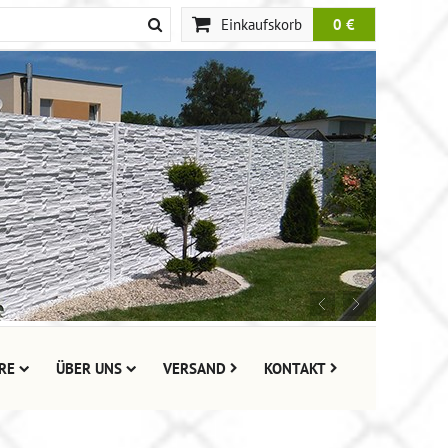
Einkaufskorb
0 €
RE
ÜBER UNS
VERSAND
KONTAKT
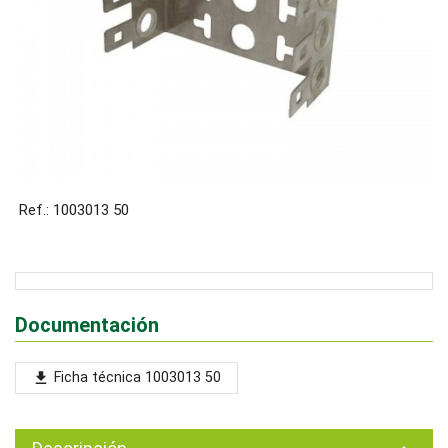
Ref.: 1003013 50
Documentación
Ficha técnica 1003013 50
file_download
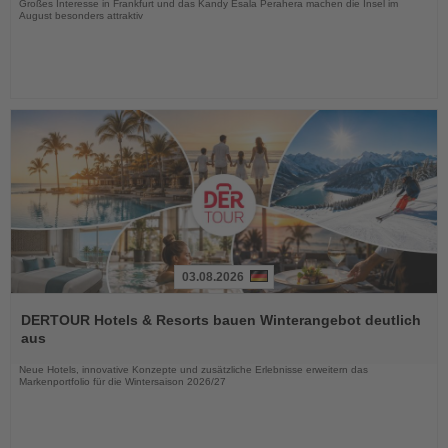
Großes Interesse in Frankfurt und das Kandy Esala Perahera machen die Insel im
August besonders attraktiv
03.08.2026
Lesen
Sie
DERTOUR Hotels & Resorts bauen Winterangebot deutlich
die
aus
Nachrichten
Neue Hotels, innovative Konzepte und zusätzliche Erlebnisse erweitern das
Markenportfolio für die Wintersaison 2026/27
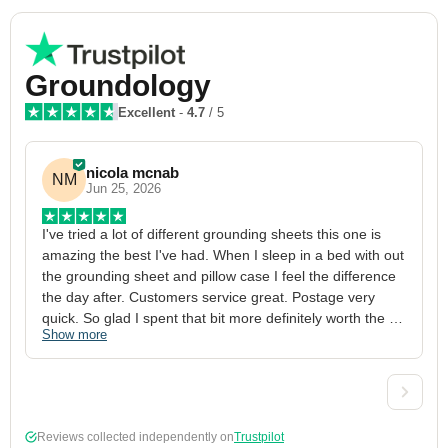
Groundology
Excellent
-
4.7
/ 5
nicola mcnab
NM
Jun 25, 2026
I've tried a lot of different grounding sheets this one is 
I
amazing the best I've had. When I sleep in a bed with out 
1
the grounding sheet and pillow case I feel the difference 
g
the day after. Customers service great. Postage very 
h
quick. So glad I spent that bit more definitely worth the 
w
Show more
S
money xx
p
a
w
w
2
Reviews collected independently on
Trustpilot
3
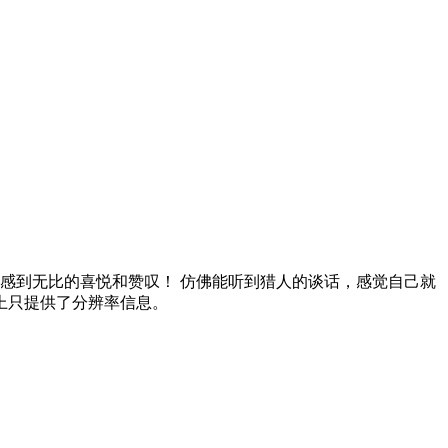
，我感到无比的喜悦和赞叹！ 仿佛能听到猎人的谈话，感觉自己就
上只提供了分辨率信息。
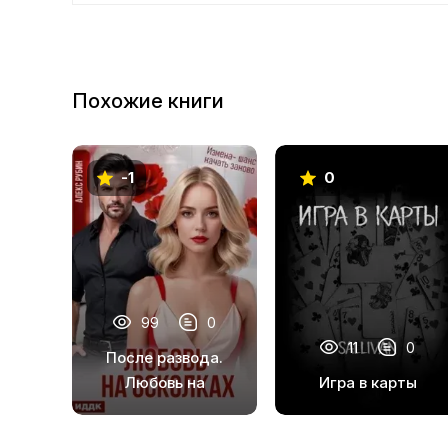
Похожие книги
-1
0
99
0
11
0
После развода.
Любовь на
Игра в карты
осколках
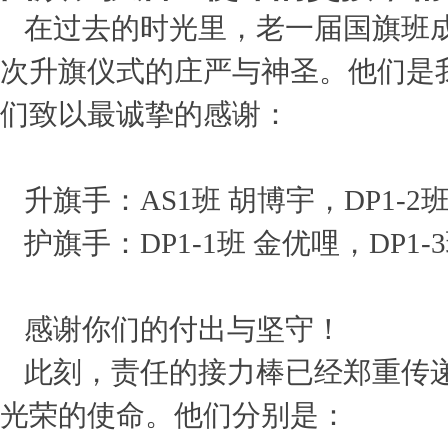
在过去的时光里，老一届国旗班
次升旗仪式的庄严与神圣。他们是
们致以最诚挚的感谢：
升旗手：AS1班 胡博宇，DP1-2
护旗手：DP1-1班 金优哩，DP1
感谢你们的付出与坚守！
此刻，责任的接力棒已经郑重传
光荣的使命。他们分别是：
☆ ☆ ☆
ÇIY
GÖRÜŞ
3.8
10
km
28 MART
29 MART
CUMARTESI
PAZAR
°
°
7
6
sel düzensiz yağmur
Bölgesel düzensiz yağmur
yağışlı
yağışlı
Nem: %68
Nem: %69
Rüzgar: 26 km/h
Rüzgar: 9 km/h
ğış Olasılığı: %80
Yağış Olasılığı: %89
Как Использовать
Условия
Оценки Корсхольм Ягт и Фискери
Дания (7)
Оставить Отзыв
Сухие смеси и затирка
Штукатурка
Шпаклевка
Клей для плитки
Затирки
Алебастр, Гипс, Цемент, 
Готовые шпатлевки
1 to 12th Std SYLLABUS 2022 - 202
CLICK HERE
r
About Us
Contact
☆ ☆ ☆
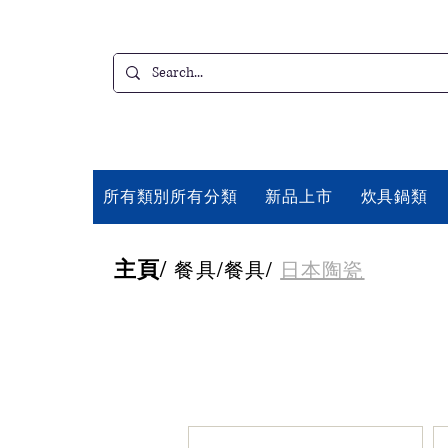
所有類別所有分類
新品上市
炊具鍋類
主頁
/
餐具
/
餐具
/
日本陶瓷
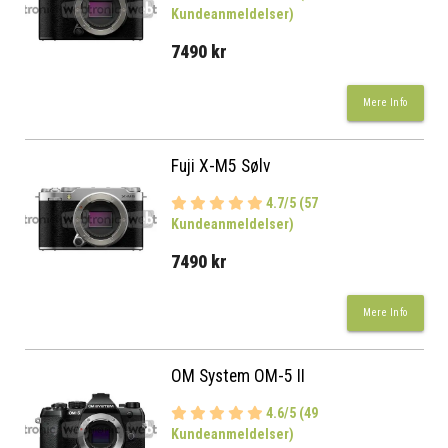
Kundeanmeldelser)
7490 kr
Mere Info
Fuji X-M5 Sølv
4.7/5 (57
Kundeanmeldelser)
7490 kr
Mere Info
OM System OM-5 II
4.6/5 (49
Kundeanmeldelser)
☆ ☆ ☆
PROBLEM TO WORK ON:
Using the data above, which lines fall from the one with "Einkaufskorb" through the one with "Jun 25, 2026"? Repeat them exactly, ends included, minus any pictures.

ANSWER SECTION:
Einkaufskorb
0 €
RE
ÜBER UNS
VERSAND
KONTAKT
Ref.: 1003013 50
Documentación
Ficha técnica 1003013 50
file_download
Großes Interesse in Frankfurt und das Kandy Esala Perahera machen die Insel im
August besonders attraktiv
03.08.2026
Lesen
Sie
DERTOUR Hotels & Resorts bauen Winterangebot deutlich
die
aus
Nachrichten
Neue Hotels, innovative Konzepte und zusätzliche Erlebnisse erweitern das
Markenportfolio für die Wintersaison 2026/27
Groundology
Excellent
-
4.7
/ 5
nicola mcnab
NM
Jun 25, 2026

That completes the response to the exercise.